Cracow and Frankfurt seem like a dream now. Cracow feels very clear but Frankfurt is a set of locations in light rain. This is the Herbert poem I chiefly talked about in Cracow, suggesting that when it first appeared in England we were all Hamlets requiring a Fortinbras to bury us.

Elegy of Fortinbras
for C.M.

Now that we’re alone we can talk prince man to man
though you lie on the stairs and see no more than a dead ant
nothing but black sun with broken rays
I could never think of your hands without smiling
and now that they lie on the stone like fallen nests
they are as defenceless as before The end is exactly this
The hands lie apart The sword lies apart The head apart
and the knight’s feet in soft slippers

You will have a soldier’s funeral without having been a soldier
the only ritual I am acquainted with a little
there will be no candles no singing only cannon-fuses and bursts
crepe dragged on the pavement helmets boots artillery horses drums drums I know nothing exquisite those will be my manoeuvres before I start to rule
one has to take the city by the neck and shake it a bit

Anyhow you had to perish Hamlet you were not for life
you believed in crystal notions not in human clay
always twitching as if asleep you hunted chimeras
wolfishly you crunched the air only to vomit
you knew no human thing you did not know even how to breathe

Now you have peace Hamlet you accomplished what you had to
and you have peace The rest is not silence but belongs to me
you chose the easier part an elegant thrust
but what is heroic death compared with eternal watching
with a cold apple in one’s hand on a narrow chair
with a view of the ant-hill and the clock’s dial

Adieu prince I have tasks a sewer project
and a decree on prostitutes and beggars
I must also elaborate a better system of prisons
since as you justly said Denmark is a prison
I go to my affairs This night is born
a star named Hamlet We shall never meet
what I shall leave will not be worth a tragedy

It is not for us to greet each other or bid farewell we live on archipelagos
and that water these words what can they do what can they do prince



(translated from the Polish by Czeslaw Milosz)

*

The argument modulated from here into one about Herbert's mystical dry-eyed stoicism regarding stones, pebbles, chairs and other inanimate objects. I may put up bits of the paper here.



4 comments:

michael said...

The word choices of Milosz and Scott are so particular and wonderful that one doesn't feel that one is "looking at a tapestry from the back" and, as such interesting translations can do, the translation makes one also wish to have a great command of the language of the original.
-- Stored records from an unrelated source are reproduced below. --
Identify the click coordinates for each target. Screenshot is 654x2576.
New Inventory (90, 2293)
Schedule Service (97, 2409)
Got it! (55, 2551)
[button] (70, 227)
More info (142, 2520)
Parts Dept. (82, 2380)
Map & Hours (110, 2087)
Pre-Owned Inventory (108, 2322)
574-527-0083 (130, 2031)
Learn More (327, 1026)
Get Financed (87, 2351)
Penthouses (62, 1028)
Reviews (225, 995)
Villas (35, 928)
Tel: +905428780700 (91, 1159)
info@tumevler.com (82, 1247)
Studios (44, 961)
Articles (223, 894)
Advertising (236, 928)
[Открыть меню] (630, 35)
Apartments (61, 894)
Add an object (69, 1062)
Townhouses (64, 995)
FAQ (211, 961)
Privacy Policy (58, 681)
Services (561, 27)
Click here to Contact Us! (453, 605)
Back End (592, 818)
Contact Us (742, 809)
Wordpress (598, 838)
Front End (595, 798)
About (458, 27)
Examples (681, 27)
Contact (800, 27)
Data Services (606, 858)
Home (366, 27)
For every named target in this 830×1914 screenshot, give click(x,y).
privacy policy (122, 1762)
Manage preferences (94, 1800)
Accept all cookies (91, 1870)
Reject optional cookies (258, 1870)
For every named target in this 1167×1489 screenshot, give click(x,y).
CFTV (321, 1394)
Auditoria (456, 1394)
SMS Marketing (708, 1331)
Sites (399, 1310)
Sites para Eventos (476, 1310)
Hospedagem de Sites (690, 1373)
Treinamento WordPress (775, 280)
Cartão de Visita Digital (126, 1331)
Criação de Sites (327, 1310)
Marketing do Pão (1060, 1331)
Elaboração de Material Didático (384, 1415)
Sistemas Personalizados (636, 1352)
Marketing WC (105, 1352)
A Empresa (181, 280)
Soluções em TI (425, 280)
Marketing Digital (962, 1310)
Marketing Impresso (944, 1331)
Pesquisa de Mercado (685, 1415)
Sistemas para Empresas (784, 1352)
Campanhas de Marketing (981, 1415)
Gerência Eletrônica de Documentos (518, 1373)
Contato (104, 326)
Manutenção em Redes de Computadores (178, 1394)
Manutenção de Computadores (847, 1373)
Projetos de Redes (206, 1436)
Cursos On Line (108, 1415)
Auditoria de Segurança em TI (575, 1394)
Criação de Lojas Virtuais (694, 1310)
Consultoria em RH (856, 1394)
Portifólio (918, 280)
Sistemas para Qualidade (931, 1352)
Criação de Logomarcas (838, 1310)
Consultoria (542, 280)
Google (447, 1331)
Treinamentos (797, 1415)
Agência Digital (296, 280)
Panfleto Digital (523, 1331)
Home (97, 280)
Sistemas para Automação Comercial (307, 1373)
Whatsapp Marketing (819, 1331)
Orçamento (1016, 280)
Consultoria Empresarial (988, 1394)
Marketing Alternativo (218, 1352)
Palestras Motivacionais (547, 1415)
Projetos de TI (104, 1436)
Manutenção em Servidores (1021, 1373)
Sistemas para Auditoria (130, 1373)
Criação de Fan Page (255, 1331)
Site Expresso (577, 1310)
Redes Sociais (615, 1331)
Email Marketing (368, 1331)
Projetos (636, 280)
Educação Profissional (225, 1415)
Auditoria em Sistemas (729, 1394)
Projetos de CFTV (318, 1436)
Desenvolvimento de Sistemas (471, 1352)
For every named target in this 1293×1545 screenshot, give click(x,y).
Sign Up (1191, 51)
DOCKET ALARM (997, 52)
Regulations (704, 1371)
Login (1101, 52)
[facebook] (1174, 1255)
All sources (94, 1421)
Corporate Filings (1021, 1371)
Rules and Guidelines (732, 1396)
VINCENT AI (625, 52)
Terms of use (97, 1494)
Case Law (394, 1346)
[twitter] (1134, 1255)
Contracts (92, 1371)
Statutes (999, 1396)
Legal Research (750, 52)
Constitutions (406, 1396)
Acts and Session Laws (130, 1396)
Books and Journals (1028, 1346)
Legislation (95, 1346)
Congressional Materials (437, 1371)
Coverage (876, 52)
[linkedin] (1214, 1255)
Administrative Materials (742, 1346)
Are there any other translations of this that you've had recommended to you?

Poet in Residence said...

Can't find your Uncle Gabriel. Not drowning his sorrows in the pub by any chance?
Cluj 1 - Bordeaux 2

George S said...

Uncle Gabriel? Sulks in his castle. Brings down the coffin lid and sulks.

Poet in Residence said...

Better set the alarm then. The Romans will soon coming!
By the way after the relative success of my poetry book, winning small press individual collection of the year title and so on, I have been wondering what to write next. Possibly even a change of genre.
This morning I was raking some fallen leaves when a woman walked by. She looked aggrieved. Even bitter. I tuned-in to overhear a piece of her mobile phone chitchat. It went something like this:
"...Florida...99% Jewish...99% Jewish....Florida...the father is Kenyan...the mother is a Jew..."
So now I have it. My next book will be titled something like 'An Austrian Mentality' An exposé no less. Ole´!